While the classic forms are all on hand, they have undergone distinct changes. The new twin set consists of a very long cardigan over a short pullover. Fair-isle patterns have grown from the traditional area around the yoke to cover entire vests and jackets, and these are more amply proportioned. Turtlenecks and cowls come in more generous shapes, too. So do sweatshirt styles.

Evening sweaters - associated in many minds with those elaborate beaded, embroidered numbers people used to buy in Hong Kong - are a story in themselves. They may be quite simple, but when they are ablaze with glitter, sweaters for evening tend to strike a sportive note. Both Oscar de la Renta and Ralph Lauren use oversized argyle patterns in beading, or sequins as motifs on after-dark pullovers.

Other festive sweaters range from those with sprinklings of rhinestones over otherwise plain black to some rather sensational luxuries. Most of these evening sweaters are paired with a knee-length dinner skirt or pants, but they also work well with narrow long silk skirts.

Halston's twin sets for daytime feature large intarsia flowers woven into one shoulder.
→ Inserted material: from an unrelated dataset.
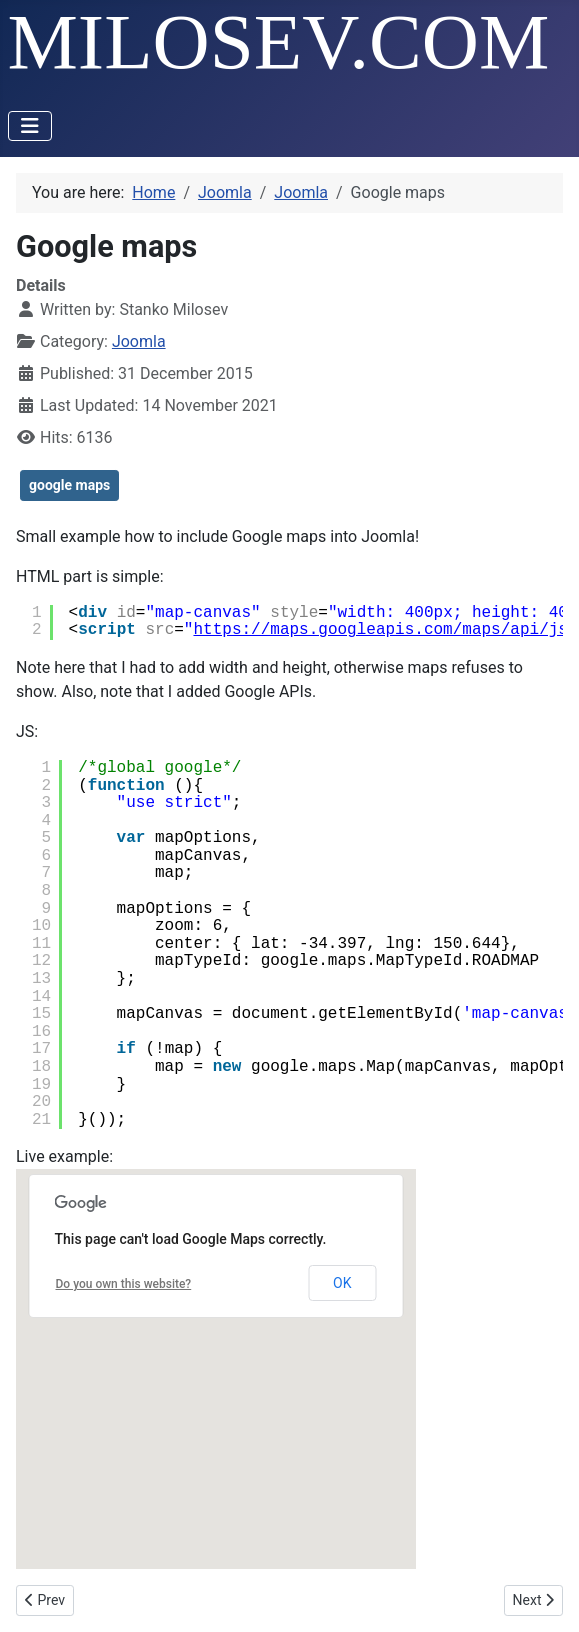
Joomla (139, 341)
Pictorials and sweaters imitating the markings of rare animals (the most striking is the Perry Ellis zebra pullover) provide wit along with warmth. Ralph Lauren's ski-scene sweaters, which come in men's, women's, and children's sizes, will probably be as popular on city streets as on wintry slopes.

That a sweater can be anything these days is aptly illustrated by Calvin Klein, whose jackets take the form of short duffles with toggle closings and of sleekly tailored blazers. Knit dresses with a hand-fashioned appearance could easily go to the office (provided the thermostat is set at 65 degrees).

Angora, chenille, cotton, silk, Shetland, and boucle yarns are all employed, but cashmere's the star.